Salut merci de m'avoir répondu mais VMware Fusion est-il compatible Windows ? Car je virtualise sur cet OS...

Je ne connais rien en Hackintosh donc cela ne va pas m'aider... aurais-tu la gentillesse de m'expliquer pourquoi les .dmg ou les .iso ne boot pas ?

Merci


----------



## ericse (12 Mai 2020)

Parce que VMWare standard simule un hardware PC et pas Mac, et que macOS est conçu par Apple pour ne booter que sur un hardware Mac. 
Après il y a des bricoleurs qui ont trouvé comment patcher un installateur macOS pour le forcer à booter, et s'installer, sur un hardware PC, ca s'appelle un Hackintosh, c'est cela qu'il faut que tu recherches... mais il y a des embuches que je te laisse découvrir


----------



## Sebiohazard (12 Mai 2020)

Alors pour le patch j'ai bien installé le Unlocker pour VMware... concernant le hardware Mac comme c'est du Intel pourquoi est-ce différent ? Pourquoi dans ce cas VMware propose l'installation de différents systèmes Mac & ne boot pas dessus ?!

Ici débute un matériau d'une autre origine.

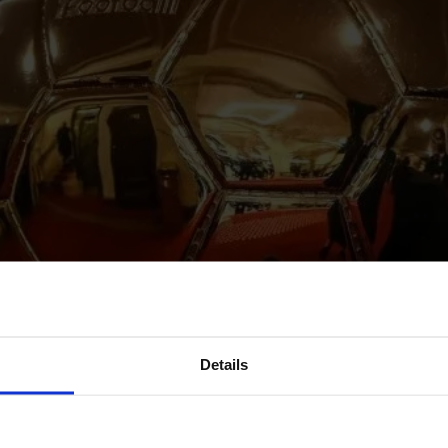
Details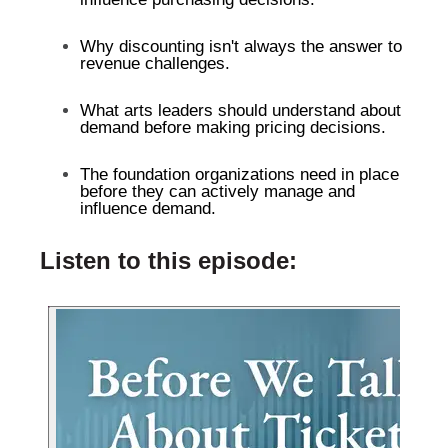
Why discounting isn't always the answer to
revenue challenges.
What arts leaders should understand about
demand before making pricing decisions.
The foundation organizations need in place
before they can actively manage and
influence demand.
Listen to this episode:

Comme je suis complètement novice peux-tu m'envoyer un lien sur un post qui parle de ça STP ?

Merci


----------



## Locke (12 Mai 2020)

Sebiohazard a dit:


> Pour cela j'ai installé VMware & VirtualBox mais aucun ne me permet d'installer Mac OS.


Ce n'est pas clair, sur quel matériel ?

Sinon un peu de lecture...








						Installer OSX High Sierra sur PC avec VMware
					

Il est loin le dernier article ou je vous expliquais comment installer OSX Yosemite sur VMware. Et bien je reviens en pleine forme pour vous proposer d’installer la toute dernière version d’OSX High Sierra en quelques clics… C’est une machine virtuelle prête à l’emploi. Le fonctionnement est...




					www.tech2tech.fr
				











						5 étapes pour installer macOS Sierra dans VirtualBox sous Windows 10 - iPom
					

Je ne savais pas moi-même si je voulais sauter sur un Mac depuis que je suis allé sur Google Samurai Jack quand j’avais 9 ans (ne me demandez pas pourquoi) sur mon ordinateur fonctionnant sous Windows. Depuis lors, il m’a fallu un certain temps pour m’habituer au MacOS d’Apple et à ce que j’ai...




					ipom.fr
				






Sebiohazard a dit:


> Alors pour le patch j'ai bien installé le Unlocker pour VMware


Ici, on ne va surtout pas parler de ce qui est illégal. Merci d'en tenir compte.


----------



## Sebiohazard (12 Mai 2020)

Locke a dit:


> Ici, on ne va surtout pas parler de ce qui est illégal. Merci d'en tenir compte.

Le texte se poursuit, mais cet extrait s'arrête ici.